More than a dozen people have died as temperatures soared above 40 degrees Celsius (104 Fahrenheit) for the first time since 2013, and the thermometer hit 43 Celsius during an Olympic Stadium media tour on Wednesday.
The opening ceremony will be held at the venue on July 24, 2020, a time of year when Tokyo records average temperatures of around 25 Celsius, which combined with severe humidity will create tough conditions for athletes and spectators alike.
Earlier this year, experts warned of the risks of heatstroke at the Games, which runs until Aug. 9, with conditions reaching levels at which sporting activities would normally be halted.
The issue is one Tokyo 2020 organisers are taking seriously as they consider a raft of counter measures to battle the extreme heat.
These include increased shelter and cooling fans provided for spectators, and the installation of a 'Wet Bulb Globe Temperature' device designed to provide constant feedback to assess levels of heat stress at each venue.
The data provided will help organisers adjust conditions for supporters depending on the weather.
The scheduling of events, set to be announced later on Wednesday following an International Olympic Committee (IOC) meeting with Games organisers in Lausanne, will also be designed with the protection of athletes and supporters in mind.
Tokyo 2020 organisers also told Reuters that they were looking to establish guidelines on whether a scheduled event would be allowed to go ahead if they were worried by the danger posed of extreme temperatures.
Speaking at the stadium media tour, officials from the Japan Sports Council (JSC) said solutions for tackling heat would be a priority for the Olympic Games.
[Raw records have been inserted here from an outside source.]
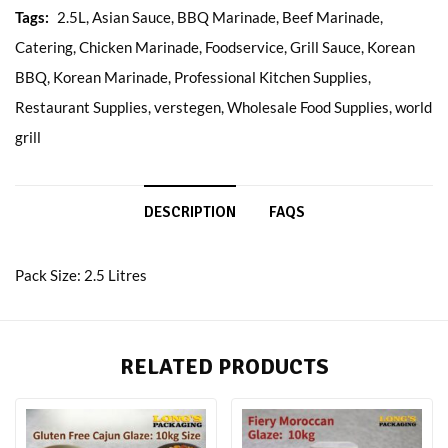
Tags:
2.5L
,
Asian Sauce
,
BBQ Marinade
,
Beef Marinade
,
Catering
,
Chicken Marinade
,
Foodservice
,
Grill Sauce
,
Korean
BBQ
,
Korean Marinade
,
Professional Kitchen Supplies
,
Restaurant Supplies
,
verstegen
,
Wholesale Food Supplies
,
world
grill
DESCRIPTION
FAQS
Pack Size: 2.5 Litres
RELATED PRODUCTS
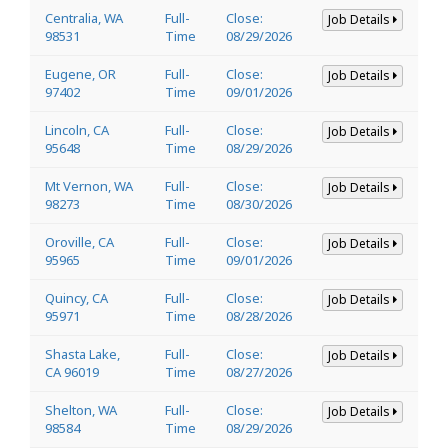
Centralia, WA
Full-
Close:
Job Details
98531
Time
08/29/2026
Eugene, OR
Full-
Close:
Job Details
97402
Time
09/01/2026
Lincoln, CA
Full-
Close:
Job Details
95648
Time
08/29/2026
Mt Vernon, WA
Full-
Close:
Job Details
98273
Time
08/30/2026
Oroville, CA
Full-
Close:
Job Details
95965
Time
09/01/2026
Quincy, CA
Full-
Close:
Job Details
95971
Time
08/28/2026
Shasta Lake,
Full-
Close:
Job Details
CA 96019
Time
08/27/2026
Shelton, WA
Full-
Close:
Job Details
98584
Time
08/29/2026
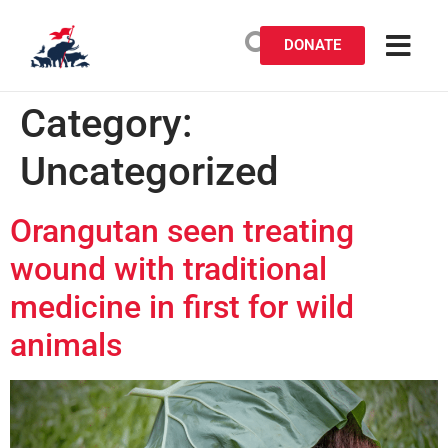
DONATE
Category:
Uncategorized
Orangutan seen treating
wound with traditional
medicine in first for wild
animals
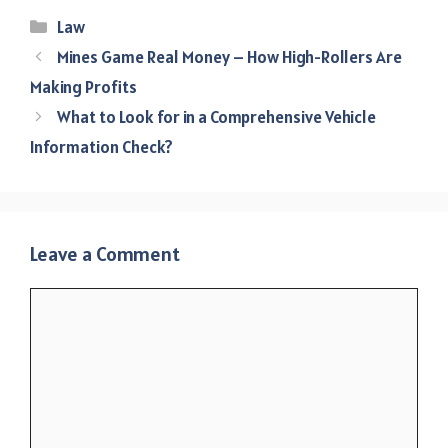
Categories
Law
Mines Game Real Money – How High-Rollers Are
Making Profits
What to Look for in a Comprehensive Vehicle
Information Check?
Leave a Comment
Comment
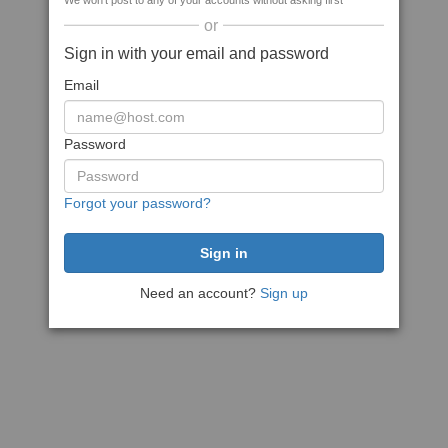
We won't post to any of your accounts without asking first
or
Sign in with your email and password
Email
Password
Forgot your password?
Need an account?
Sign up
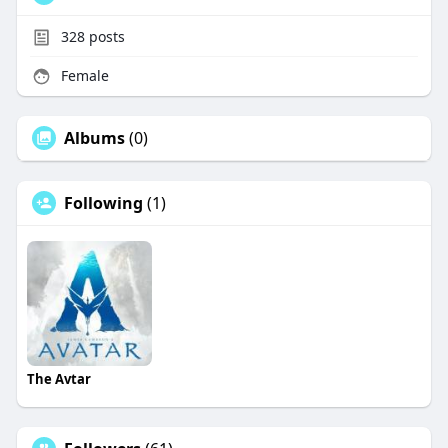
328
posts
Female
Albums
(0)
Following
(1)
The Avtar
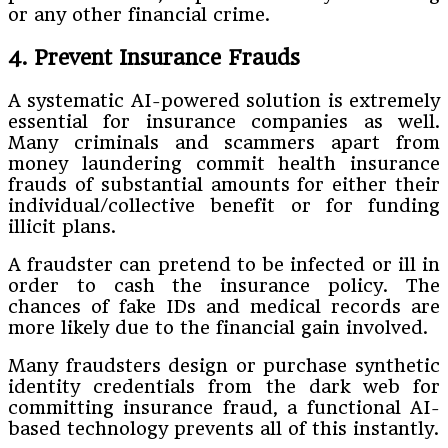
or any other financial crime.
4. Prevent Insurance Frauds
A systematic AI-powered solution is extremely
essential for insurance companies as well.
Many criminals and scammers apart from
money laundering commit health insurance
frauds of substantial amounts for either their
individual/collective benefit or for funding
illicit plans.
A fraudster can pretend to be infected or ill in
order to cash the insurance policy. The
chances of fake IDs and medical records are
more likely due to the financial gain involved.
Many fraudsters design or purchase synthetic
identity credentials from the dark web for
committing insurance fraud, a functional AI-
based technology prevents all of this instantly.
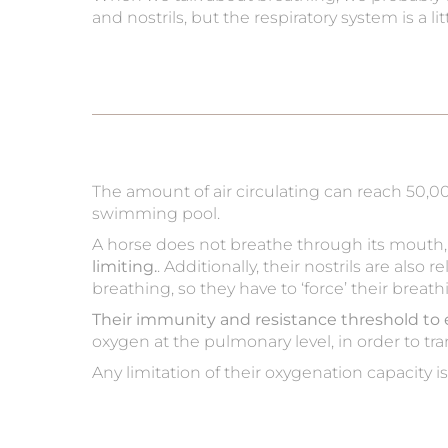
and nostrils, but the respiratory system is a l
The amount of air circulating can reach 50,0
swimming pool.
A horse does not breathe through its mouth, it
limiting.
. Additionally, their nostrils are also
breathing, so they have to ‘force’ their breath
Their immunity and resistance threshold to 
oxygen at the pulmonary level, in order to tra
Any limitation of their oxygenation capacity i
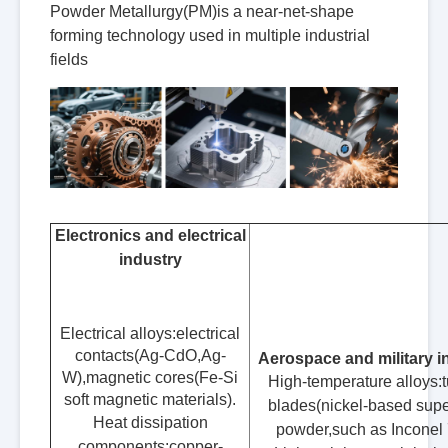
Powder Metallurgy(PM)is a near-net-shape
forming technology used in multiple industrial
fields
Electronics and electrical
industry
Electrical alloys:electrical
contacts(Ag-CdO,Ag-
Aerospace and military i
W),magnetic cores(Fe-Si
High-temperature alloys:t
soft magnetic materials).
blades(nickel-based supe
Heat dissipation
powder,such as Inconel 
components:copper-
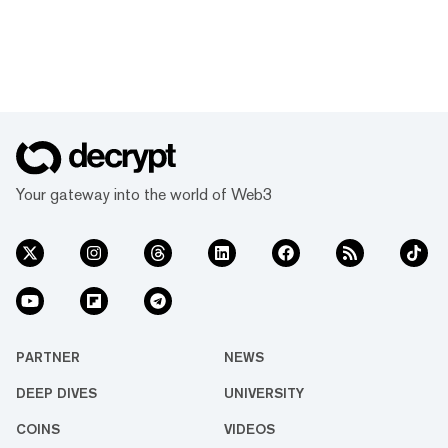
Your gateway into the world of Web3
PARTNER
NEWS
DEEP DIVES
UNIVERSITY
COINS
VIDEOS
While beams for the stadium's inner roof -- made with wood supplied from all 47 prefectures -- are meant to project warmth and hospitality, JSC official Keiji Kato explained they were also designed to circulate air to keep spectators cool.
Mist fans would also be installed, Kato added.
Outside the stadium, Japan has had a long-standing love affair with the marathon but spectators will likely need to wake up very early to watch the races in Tokyo, with organisers likely to schedule a dawn start for safety reasons.
Yet on Wednesday, despite the heat, there were still several joggers braving the conditions to run the circuit around Tokyo's Imperial Palace, with the most committed of them admitting they had struggled.
"I have been running (this route) for the past five years, but for the first time, I could not complete the track both last week and this week," 44-year-old Tatsuro Abe told Reuters.